Interestingly, the CDC’s inquiry has found that most of those who engage in excessive alcohol consumption are not classed as “alcoholics.” This form of alcohol dependence is a chronic medical condition where there is a strong craving for alcohol and an associated inability to control alcohol consumption.
The data suggests that almost 1 in 3 adults is an excessive drinker (often by binge drinking). In contrast, about 1 in 30 adults can be classified as alcohol dependent.
Within the figures, there is a clear division by income. The CDC found that binge drinking was most common among those with annual family incomes of $75,000 or more. In contrast, alcohol dependence was most common among those with annual family incomes of less than $25,000.

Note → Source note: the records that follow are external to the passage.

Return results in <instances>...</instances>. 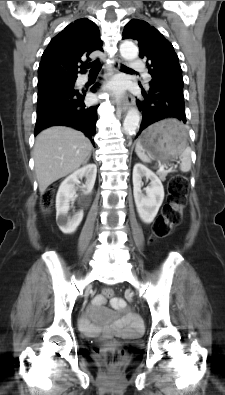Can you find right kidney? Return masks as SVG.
Segmentation results:
<instances>
[{
	"label": "right kidney",
	"instance_id": "ca27d5eb",
	"mask_svg": "<svg viewBox=\"0 0 225 395\" xmlns=\"http://www.w3.org/2000/svg\"><path fill=\"white\" fill-rule=\"evenodd\" d=\"M96 174V165L88 164L76 170L61 183L56 196V222L63 233L71 234L75 232L83 218V211L75 213L72 217L68 215L70 200L76 194L75 184L79 183V179L85 177L86 182L83 185V192L88 194L94 187Z\"/></svg>",
	"mask_w": 225,
	"mask_h": 395
}]
</instances>
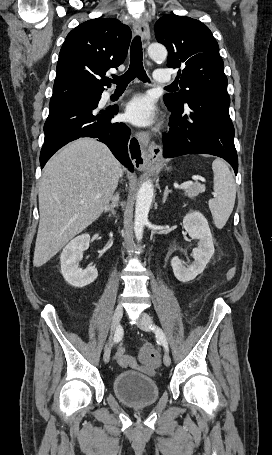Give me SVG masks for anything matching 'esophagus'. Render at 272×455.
Wrapping results in <instances>:
<instances>
[{
	"label": "esophagus",
	"mask_w": 272,
	"mask_h": 455,
	"mask_svg": "<svg viewBox=\"0 0 272 455\" xmlns=\"http://www.w3.org/2000/svg\"><path fill=\"white\" fill-rule=\"evenodd\" d=\"M134 30L141 36L145 45L149 42L150 30L145 18H141L134 24ZM130 152L134 166L138 170H144L159 160L162 154L161 146L150 140V134L146 131L136 133L130 142Z\"/></svg>",
	"instance_id": "obj_1"
}]
</instances>
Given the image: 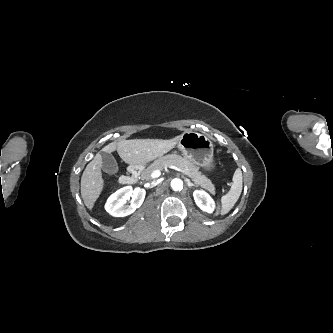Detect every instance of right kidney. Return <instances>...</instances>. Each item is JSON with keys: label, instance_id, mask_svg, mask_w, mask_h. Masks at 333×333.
<instances>
[{"label": "right kidney", "instance_id": "ca27d5eb", "mask_svg": "<svg viewBox=\"0 0 333 333\" xmlns=\"http://www.w3.org/2000/svg\"><path fill=\"white\" fill-rule=\"evenodd\" d=\"M146 191L137 187L133 189L131 186H125L110 195L105 204L106 211L115 217H124L132 214L139 208L144 199ZM132 198L129 206H124L125 202Z\"/></svg>", "mask_w": 333, "mask_h": 333}]
</instances>
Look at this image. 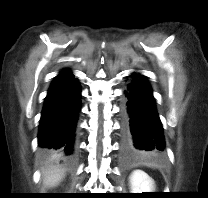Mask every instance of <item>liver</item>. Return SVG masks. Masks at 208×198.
I'll use <instances>...</instances> for the list:
<instances>
[{
  "label": "liver",
  "instance_id": "liver-1",
  "mask_svg": "<svg viewBox=\"0 0 208 198\" xmlns=\"http://www.w3.org/2000/svg\"><path fill=\"white\" fill-rule=\"evenodd\" d=\"M64 177V170L59 167H53L43 171V180L47 187L57 186Z\"/></svg>",
  "mask_w": 208,
  "mask_h": 198
}]
</instances>
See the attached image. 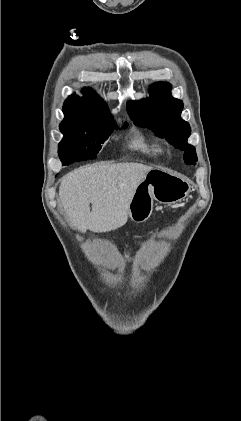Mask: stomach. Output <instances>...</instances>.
Segmentation results:
<instances>
[{"label":"stomach","mask_w":241,"mask_h":421,"mask_svg":"<svg viewBox=\"0 0 241 421\" xmlns=\"http://www.w3.org/2000/svg\"><path fill=\"white\" fill-rule=\"evenodd\" d=\"M190 189L186 178L163 168H153L138 184L127 216L134 222H145L152 214L154 200L167 205L176 204L188 196Z\"/></svg>","instance_id":"0dacf381"}]
</instances>
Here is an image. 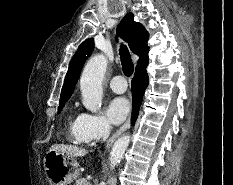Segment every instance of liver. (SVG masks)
I'll list each match as a JSON object with an SVG mask.
<instances>
[{
  "mask_svg": "<svg viewBox=\"0 0 233 185\" xmlns=\"http://www.w3.org/2000/svg\"><path fill=\"white\" fill-rule=\"evenodd\" d=\"M50 150H54L66 154L71 158L82 157L88 153V151L84 148H79L77 146L65 145V144H54L51 146Z\"/></svg>",
  "mask_w": 233,
  "mask_h": 185,
  "instance_id": "6515ba94",
  "label": "liver"
}]
</instances>
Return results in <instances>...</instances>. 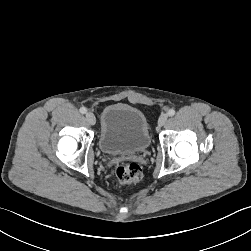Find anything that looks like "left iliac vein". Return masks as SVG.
I'll return each mask as SVG.
<instances>
[{"label":"left iliac vein","mask_w":251,"mask_h":251,"mask_svg":"<svg viewBox=\"0 0 251 251\" xmlns=\"http://www.w3.org/2000/svg\"><path fill=\"white\" fill-rule=\"evenodd\" d=\"M167 120H168V115H167V114H162V115L159 117V119H158V125H159L160 127L164 126L165 123L167 122Z\"/></svg>","instance_id":"left-iliac-vein-1"}]
</instances>
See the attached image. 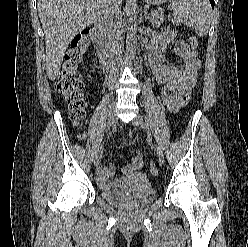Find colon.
Returning a JSON list of instances; mask_svg holds the SVG:
<instances>
[{
  "instance_id": "colon-1",
  "label": "colon",
  "mask_w": 248,
  "mask_h": 247,
  "mask_svg": "<svg viewBox=\"0 0 248 247\" xmlns=\"http://www.w3.org/2000/svg\"><path fill=\"white\" fill-rule=\"evenodd\" d=\"M91 39L89 32L77 35L71 42L63 63L61 73L57 79L55 89L65 100L70 117L75 125H80L86 115L84 100V82L79 72V64L82 60L84 51ZM189 45L196 49L198 40L190 37ZM173 89L169 85H164L159 94V102L163 108H169L171 104ZM152 175H157L158 170L154 163L150 164Z\"/></svg>"
}]
</instances>
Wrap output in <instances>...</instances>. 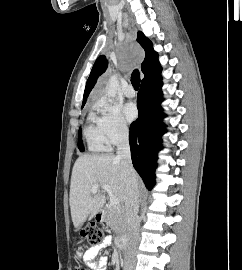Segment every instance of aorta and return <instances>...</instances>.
I'll list each match as a JSON object with an SVG mask.
<instances>
[{"label": "aorta", "instance_id": "1", "mask_svg": "<svg viewBox=\"0 0 242 270\" xmlns=\"http://www.w3.org/2000/svg\"><path fill=\"white\" fill-rule=\"evenodd\" d=\"M119 89V81L117 75H112L107 84L106 94L111 99H114L117 95V91Z\"/></svg>", "mask_w": 242, "mask_h": 270}]
</instances>
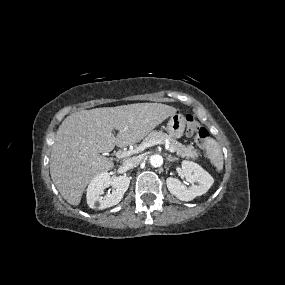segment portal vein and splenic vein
I'll return each mask as SVG.
<instances>
[{
    "label": "portal vein and splenic vein",
    "mask_w": 285,
    "mask_h": 285,
    "mask_svg": "<svg viewBox=\"0 0 285 285\" xmlns=\"http://www.w3.org/2000/svg\"><path fill=\"white\" fill-rule=\"evenodd\" d=\"M164 142L160 139H156V140H153V141H150V142H147V143H143L139 148L138 150H135V151H118L116 153V157L119 158V159H122V158H127L129 156H131L132 154L134 153H137L138 151H143L144 149L148 148V147H151V146H154V145H157V144H163ZM166 148L171 152V153H174L175 150L174 148L170 147L169 145H166Z\"/></svg>",
    "instance_id": "portal-vein-and-splenic-vein-1"
}]
</instances>
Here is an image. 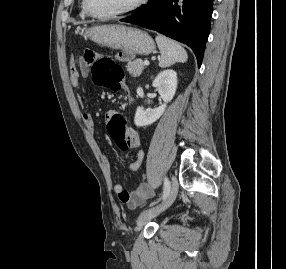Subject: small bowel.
I'll list each match as a JSON object with an SVG mask.
<instances>
[{"mask_svg":"<svg viewBox=\"0 0 286 269\" xmlns=\"http://www.w3.org/2000/svg\"><path fill=\"white\" fill-rule=\"evenodd\" d=\"M92 61H88L86 58H80L78 61H75L73 58L70 59L69 63V82L71 86L77 87L80 84L81 76L87 73L88 68L91 66ZM128 95V93H127ZM118 112L109 111L106 114V120L108 122V130H109V121H112L115 116H117ZM82 120L85 127L88 130L94 131L95 123L92 115L88 112H84L82 114ZM126 121V119L124 120ZM127 138L130 143V148H139L140 147V139L138 134L129 128V126H124ZM110 134V133H109ZM144 158V151L139 149L137 152V158L135 161L131 162L128 165L129 171H137L139 170L142 161ZM110 161L107 159V164ZM114 193L119 197V199L126 204L129 209H136L146 201H148L153 196V191L149 187L148 184L143 183L139 185L132 192L125 191L123 186L119 183L113 186Z\"/></svg>","mask_w":286,"mask_h":269,"instance_id":"c3829d8e","label":"small bowel"}]
</instances>
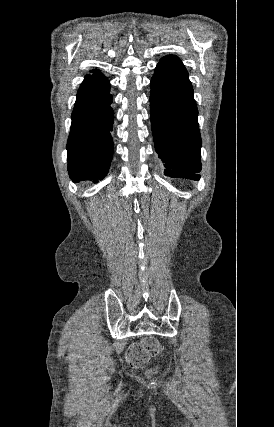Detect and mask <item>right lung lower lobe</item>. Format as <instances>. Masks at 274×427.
I'll return each mask as SVG.
<instances>
[{
	"label": "right lung lower lobe",
	"mask_w": 274,
	"mask_h": 427,
	"mask_svg": "<svg viewBox=\"0 0 274 427\" xmlns=\"http://www.w3.org/2000/svg\"><path fill=\"white\" fill-rule=\"evenodd\" d=\"M110 83L99 71L86 75L77 93L67 143L68 172L73 182L102 180L113 155L114 112Z\"/></svg>",
	"instance_id": "right-lung-lower-lobe-1"
}]
</instances>
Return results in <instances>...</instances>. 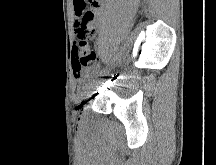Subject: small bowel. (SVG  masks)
Masks as SVG:
<instances>
[{
  "instance_id": "obj_1",
  "label": "small bowel",
  "mask_w": 216,
  "mask_h": 165,
  "mask_svg": "<svg viewBox=\"0 0 216 165\" xmlns=\"http://www.w3.org/2000/svg\"><path fill=\"white\" fill-rule=\"evenodd\" d=\"M75 16V30L83 22L85 13H92V18L87 22L88 29L94 34L103 20L102 0H73Z\"/></svg>"
}]
</instances>
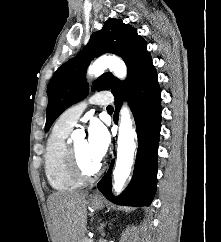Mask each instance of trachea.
Masks as SVG:
<instances>
[{
    "label": "trachea",
    "instance_id": "1",
    "mask_svg": "<svg viewBox=\"0 0 221 242\" xmlns=\"http://www.w3.org/2000/svg\"><path fill=\"white\" fill-rule=\"evenodd\" d=\"M107 111H113V107L111 105L107 106Z\"/></svg>",
    "mask_w": 221,
    "mask_h": 242
}]
</instances>
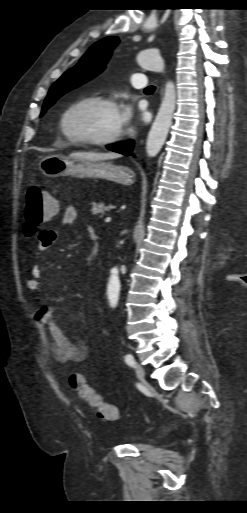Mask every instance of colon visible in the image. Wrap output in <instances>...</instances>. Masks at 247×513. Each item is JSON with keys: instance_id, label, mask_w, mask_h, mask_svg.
Here are the masks:
<instances>
[{"instance_id": "1", "label": "colon", "mask_w": 247, "mask_h": 513, "mask_svg": "<svg viewBox=\"0 0 247 513\" xmlns=\"http://www.w3.org/2000/svg\"><path fill=\"white\" fill-rule=\"evenodd\" d=\"M59 212V203L40 183L29 187L24 202V233L33 236ZM69 383L79 398L89 404L101 419L113 421L117 408L106 402L85 380L82 374H72Z\"/></svg>"}]
</instances>
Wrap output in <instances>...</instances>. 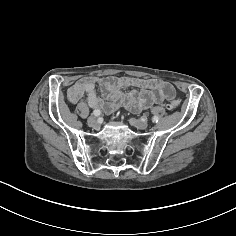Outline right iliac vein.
<instances>
[{
	"label": "right iliac vein",
	"mask_w": 236,
	"mask_h": 236,
	"mask_svg": "<svg viewBox=\"0 0 236 236\" xmlns=\"http://www.w3.org/2000/svg\"><path fill=\"white\" fill-rule=\"evenodd\" d=\"M87 123L90 125V126H95L97 124V120L94 116H90L88 119H87Z\"/></svg>",
	"instance_id": "right-iliac-vein-1"
}]
</instances>
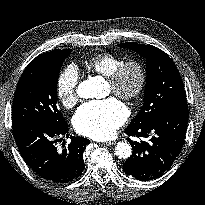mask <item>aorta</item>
<instances>
[{
  "label": "aorta",
  "instance_id": "obj_1",
  "mask_svg": "<svg viewBox=\"0 0 205 205\" xmlns=\"http://www.w3.org/2000/svg\"><path fill=\"white\" fill-rule=\"evenodd\" d=\"M105 84L99 77H92L82 81L77 87V95L80 98H95L102 94ZM115 154L120 159H128L132 154L131 145L126 142H118L115 147Z\"/></svg>",
  "mask_w": 205,
  "mask_h": 205
}]
</instances>
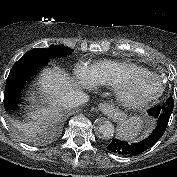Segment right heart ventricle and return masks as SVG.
Wrapping results in <instances>:
<instances>
[{
    "instance_id": "right-heart-ventricle-1",
    "label": "right heart ventricle",
    "mask_w": 177,
    "mask_h": 177,
    "mask_svg": "<svg viewBox=\"0 0 177 177\" xmlns=\"http://www.w3.org/2000/svg\"><path fill=\"white\" fill-rule=\"evenodd\" d=\"M100 83L114 88L118 81L127 74L150 72L148 69L132 62L105 60L95 64Z\"/></svg>"
}]
</instances>
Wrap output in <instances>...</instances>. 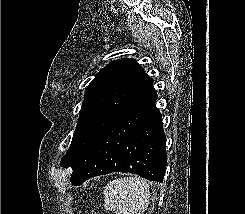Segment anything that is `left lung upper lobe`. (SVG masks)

The variations across different communities suggests different strategies for tackling excessive drinking. Robert Brewer, Alcohol Program Lead at CDC notes that “This study shows that, contrary to popular opinion, most people who drink too much are not alcohol dependent or alcoholics. It also emphasizes the importance of taking a comprehensive approach to reducing excessive drinking that includes evidence-based community strategies, screening and counseling in healthcare settings, and high-quality substance abuse treatment for those who need it.”
For the study the CDC worked alongside the Substance Abuse and Mental Health Services Administration (SAMHSA). The findings have been published in the journal Preventing Chronic Disease. The study is titled “Prevalence of Alcohol Dependence Among US Adult Drinkers, 2009–2011.”